Results of this study raise the interesting question of why the African fish D. bellottii is more sensitive to high temperatures than a native European con-generic. Diplodus bellottii is a native of a subtropical area that is affected by the Western African upwelling zone; this means that although it lives in warmer waters than those found in Southern European coasts, temperatures are lower than at similar latitudes in the tropics that do not have upwelling. The recent increase in geographic range by D. bellottii corresponds to a move from an upwelling system in the tropics to another upwelling system in a temperate/subtropical zone. Temperatures in the Portuguese upwelling system are colder (15–18° C mean temperature) than in the Western African upwelling system (20–25° C mean temperature) (Levitus & Boyer 1994). It is possible that weakening of the Portuguese upwelling system (Lemos & Pires 2004) and a consequent slight temperature increase made it possible for D. bellotti to colonize this zone.
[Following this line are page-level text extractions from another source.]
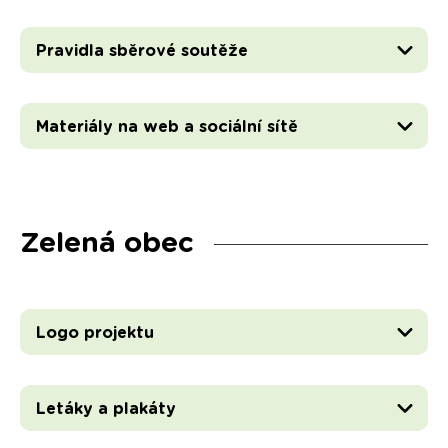
Pravidla sběrové soutěže
Materiály na web a sociální sítě
Zelená obec
Logo projektu
Letáky a plakáty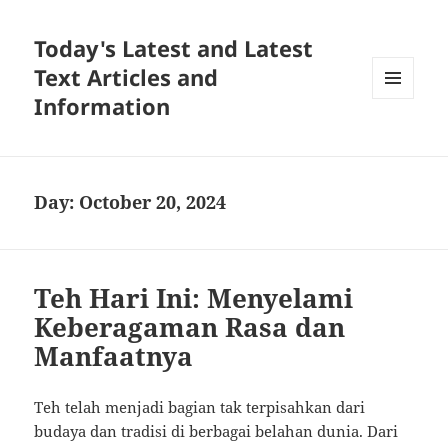
Today's Latest and Latest
Text Articles and
Information
MENU
AND
WIDGETS
Day:
October 20, 2024
Teh Hari Ini: Menyelami
Keberagaman Rasa dan
Manfaatnya
Teh telah menjadi bagian tak terpisahkan dari
budaya dan tradisi di berbagai belahan dunia. Dari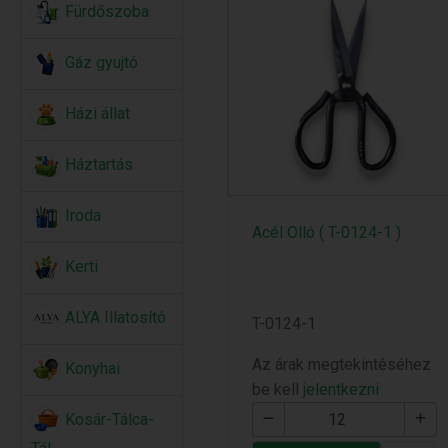
Fürdőszoba
Gáz gyujtó
Házi állat
Háztartás
Iroda
Acél Olló ( T-0124-1 )
Kerti
ALYA Illatosító
T-0124-1
Az árak megtekintéséhez
Konyhai
be kell
jelentkezni
Kosár-Tálca-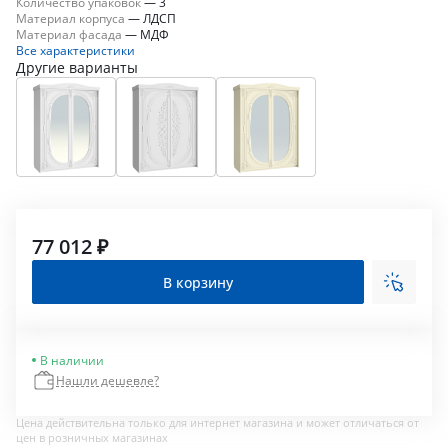
Количество упаковок
—
3
Материал корпуса
—
ЛДСП
Материал фасада
—
МДФ
Все характеристики
Другие варианты
77 012 ₽
В корзину
В наличии
Нашли дешевле?
Цена действительна только для интернет магазина и может отличаться от
цен в розничных магазинах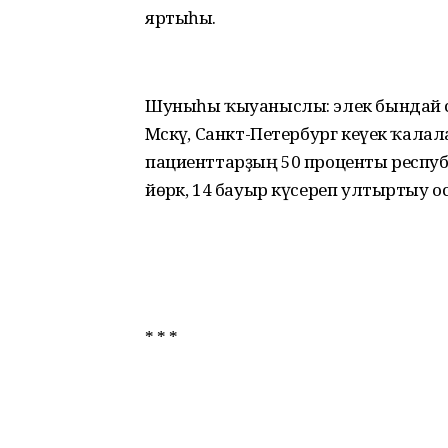
яртыһы.
Шуныһы ҡыуаныслы: элек бындай с
Мәскәү, Санкт-Петербург кеүек ҡалала
пациенттарҙың 50 проценты республик
йөрәк, 14 бауыр күсереп ултыртыу ос
* * *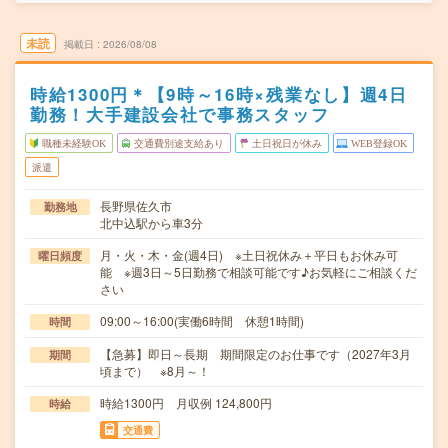
未読
掲載日
2026/08/08
時給1300円＊【9時～16時×残業なし】週4日
勤務！大手建設会社で事務スタッフ
職種未経験OK
交通費別途支給あり
土日祝日が休み
WEB登録OK
派遣
長野県佐久市
勤務地
北中込駅から車3分
月・火・木・金(週4日) ※土日祝休み＋平日もお休み可
曜日頻度
能 ※週3日～5日勤務で相談可能です♪お気軽にご相談くだ
さい
09:00～16:00(実働6時間 休憩1時間)
時間
【急募】即日～長期 期間限定のお仕事です（2027年3月
期間
頃まで） ※8月～！
時給1300円 月収例 124,800円
時給
交通費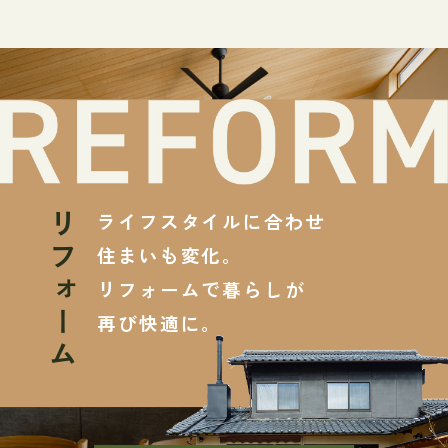
ライフスタイルに合わせ
リフォーム
住まいも変化。
リフォームで暮らしが
再び快適に。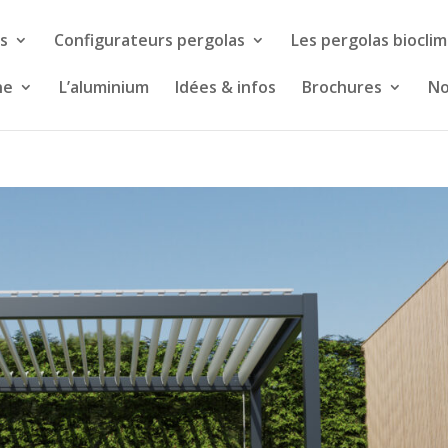
s
Configurateurs pergolas
Les pergolas biocli
ne
L’aluminium
Idées & infos
Brochures
No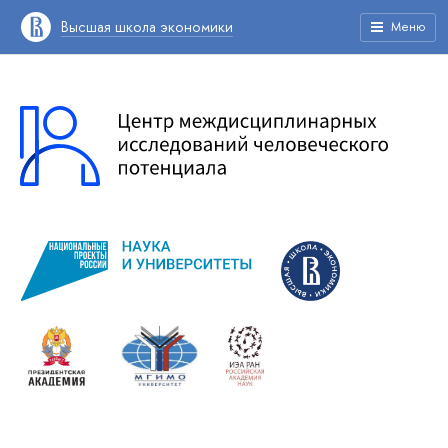
Высшая школа экономики
Меню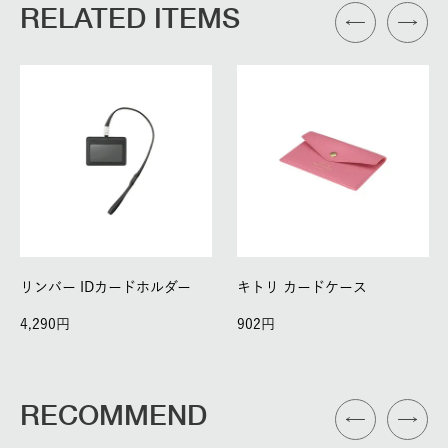
RELATED ITEMS
リンバー IDカードホルダー
キトリ カードケース
4,290
902
RECOMMEND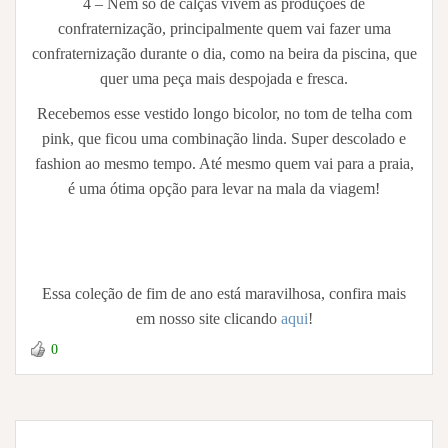
4 – Nem só de calças vivem as produções de
confraternização, principalmente quem vai fazer uma
confraternização durante o dia, como na beira da piscina, que
quer uma peça mais despojada e fresca.
Recebemos esse vestido longo bicolor, no tom de telha com
pink, que ficou uma combinação linda. Super descolado e
fashion ao mesmo tempo. Até mesmo quem vai para a praia,
é uma ótima opção para levar na mala da viagem!
Essa coleção de fim de ano está maravilhosa, confira mais
em nosso site clicando
aqui
!
0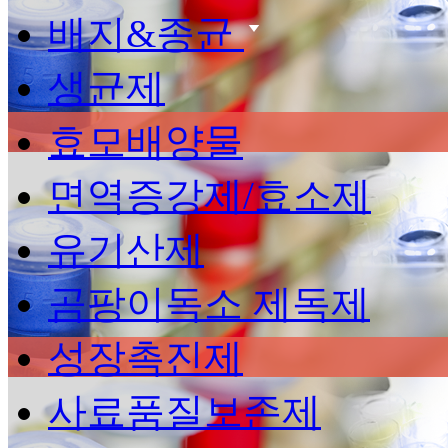
배지&종균
생균제
효모배양물
면역증강제/효소제
유기산제
곰팡이독소 제독제
성장촉진제
사료품질보존제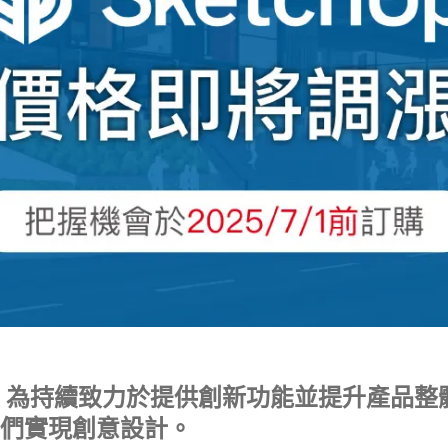
tchUp 為持續致力於提供創新功能並提升產品
們實現創意設計。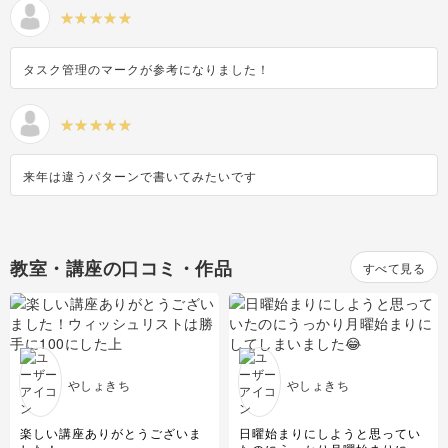
タスク管理のマークが参考になりました！
来年は違うパターンで書いてみたいです
教室・講座の口コミ・作品
すべて見る
やしょきち
やしょきち
楽しい講座ありがとうございま
日曜始まりにしようと思ってい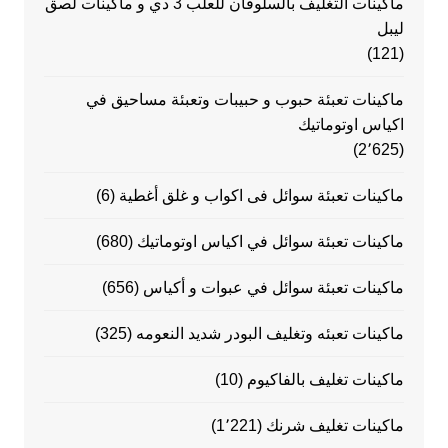
ماكينات التغليف بالسلوفان للعلب 3 دي و ماكينات لصق
ليبل
(121)
ماكينات تعبئة حبوب و حبيبات وتعبئة مساحيق في
اكياس اوتوماتيك
(2٬625)
ماكينات تعبئة سوائل فى اكواب و غلق أغطية
(6)
ماكينات تعبئة سوائل في اكياس اوتوماتيك
(680)
ماكينات تعبئة سوائل في عبوات و أكياس
(656)
ماكينات تعبئه وتغليف البودر شديد النعومه
(325)
ماكينات تغليف بالفاكيوم
(10)
ماكينات تغليف شرنك
(1٬221)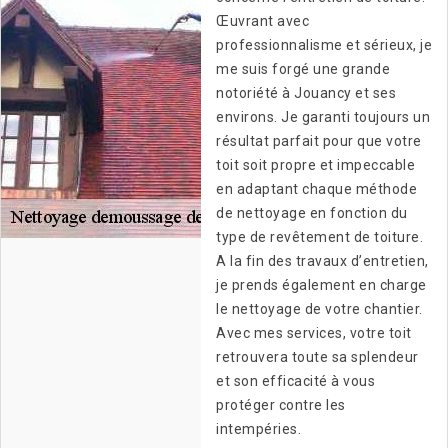
Œuvrant avec
professionnalisme et sérieux, je
me suis forgé une grande
notoriété à Jouancy et ses
environs. Je garanti toujours un
résultat parfait pour que votre
toit soit propre et impeccable
en adaptant chaque méthode
de nettoyage en fonction du
type de revêtement de toiture.
A la fin des travaux d’entretien,
je prends également en charge
le nettoyage de votre chantier.
Avec mes services, votre toit
retrouvera toute sa splendeur
et son efficacité à vous
protéger contre les
intempéries.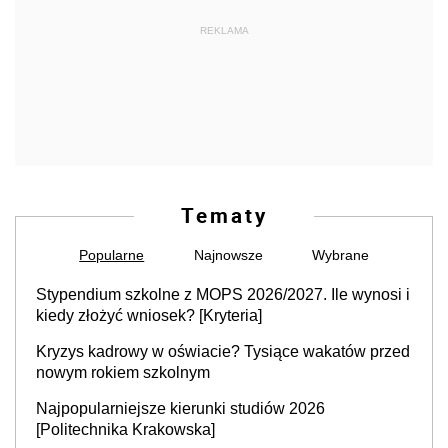
REKLAMA
Tematy
Popularne
Najnowsze
Wybrane
Stypendium szkolne z MOPS 2026/2027. Ile wynosi i
kiedy złożyć wniosek? [Kryteria]
Kryzys kadrowy w oświacie? Tysiące wakatów przed
nowym rokiem szkolnym
Najpopularniejsze kierunki studiów 2026
[Politechnika Krakowska]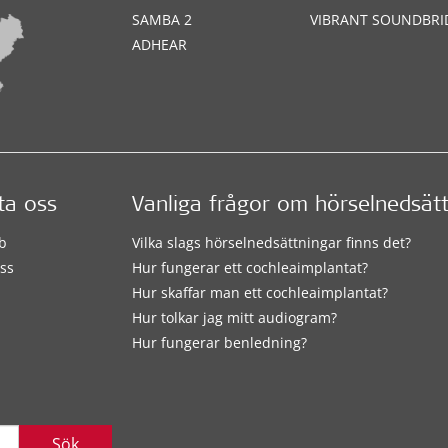
SAMBA 2
VIBRANT SOUNDBRI
ADHEAR
ta oss
Vanliga frågor om hörselnedsät
b
Vilka slags hörselnedsättningar finns det?
ss
Hur fungerar ett cochleaimplantat?
Hur skaffar man ett cochleaimplantat?
Hur tolkar jag mitt audiogram?
Hur fungerar benledning?
Sök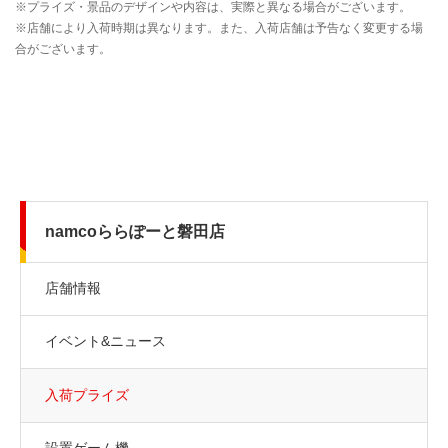
namcoららぽーと磐田店
店舗情報
イベント&ニュース
入荷プライズ
設置ゲーム機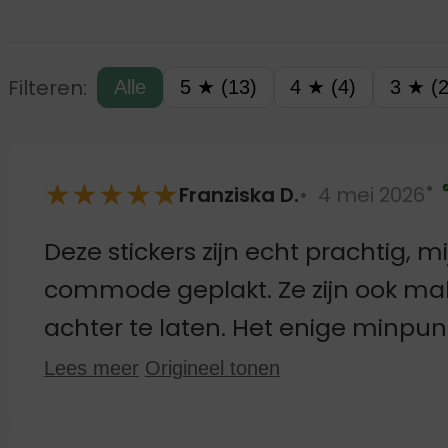
Filteren:
Alle
5 ★ (13)
4 ★ (4)
3 ★ (2
★
★
★
★
★
Franziska D.
4 mei 2026
Deze stickers zijn echt prachtig, mi
commode geplakt. Ze zijn ook makk
achter te laten. Het enige minpu
voorkomen; het zou fijner zijn als 
Lees meer
Origineel tonen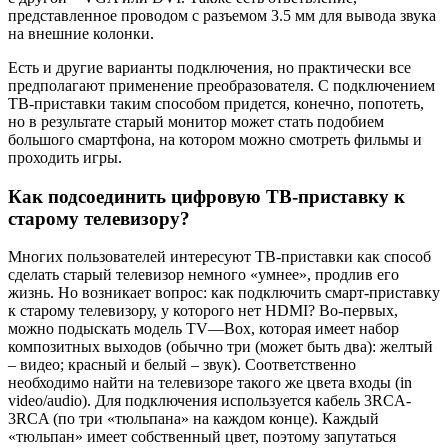
представленное проводом с разъемом 3.5 мм для вывода звука
на внешние колонки.
Есть и другие варианты подключения, но практически все
предполагают применение преобразователя. С подключением
ТВ-приставки таким способом придется, конечно, попотеть,
но в результате старый монитор может стать подобием
большого смартфона, на котором можно смотреть фильмы и
проходить игры.
Как подсоединить цифровую ТВ-приставку к
старому телевизору?
Многих пользователей интересуют ТВ-приставки как способ
сделать старый телевизор немного «умнее», продлив его
жизнь. Но возникает вопрос: как подключить смарт-приставку
к старому телевизору, у которого нет
HDMI
? Во-первых,
можно подыскать модель
TV
—
Box
, которая имеет набор
композитных выходов (обычно три (может быть два): желтый
– видео; красный и белый – звук). Соответственно
необходимо найти на телевизоре такого же цвета входы (
in
video
/
audio
). Для подключения используется кабель 3
RCA
-
3
RCA
(по три «тюльпана» на каждом конце). Каждый
«тюльпан» имеет собственный цвет, поэтому запутаться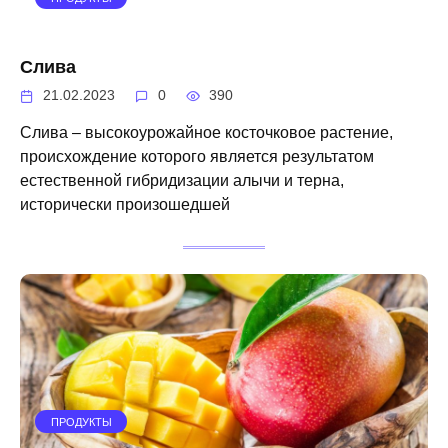
Слива
21.02.2023
0
390
Слива – высокоурожайное косточковое растение,
происхождение которого является результатом
естественной гибридизации алычи и терна,
исторически произошедшей
ПРОДУКТЫ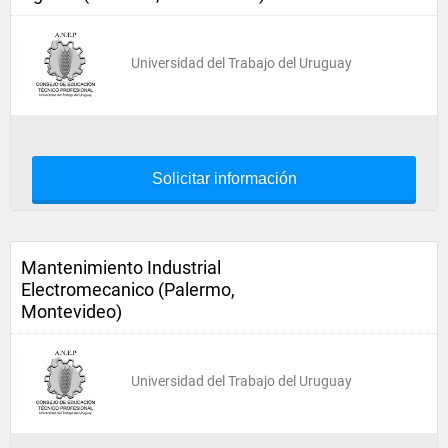
Universidad del Trabajo del Uruguay
Solicitar información
Mantenimiento Industrial
Electromecanico (Palermo,
Montevideo)
Universidad del Trabajo del Uruguay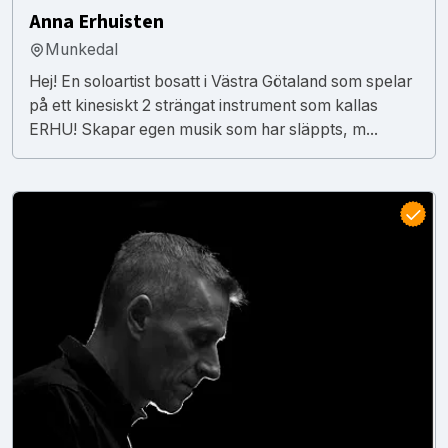
Anna Erhuisten
Munkedal
Hej! En soloartist bosatt i Västra Götaland som spelar
på ett kinesiskt 2 strängat instrument som kallas
ERHU! Skapar egen musik som har släppts, m...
As shown by our results, coastal temperatures in the Portuguese coast are well below this species' upper thermal limit and even a 2° C increase due to climate change is not likely to affect the juveniles that occupy coastal areas. Yet, juveniles of D. bellottii that use the Portuguese estuaries will clearly face stressful temperatures in the future associated with climate change.

A second important question is why the European native species D. sargus is so tolerant to high temperatures? D. sargus has a broad geographic distribution, from 48° N to 36° S, which includes tropical and equatorial waters with no upwelling. Diplodus sargus populations native to Portugal maintain tolerance to high temperatures, possibly due to a positive selection pressure on juveniles using estuarine nursery grounds.

It can thus be concluded that juveniles of both Diplodus species will be well within their thermal tolerance envelopes in future climate change scenarios, if growing in coastal nurseries. Juveniles of D. sargus will also face no thermal stress in estuarine nurseries, but juveniles of D. bellottii will face stressful temperatures that may threaten their growth and survival within estuarine nurseries.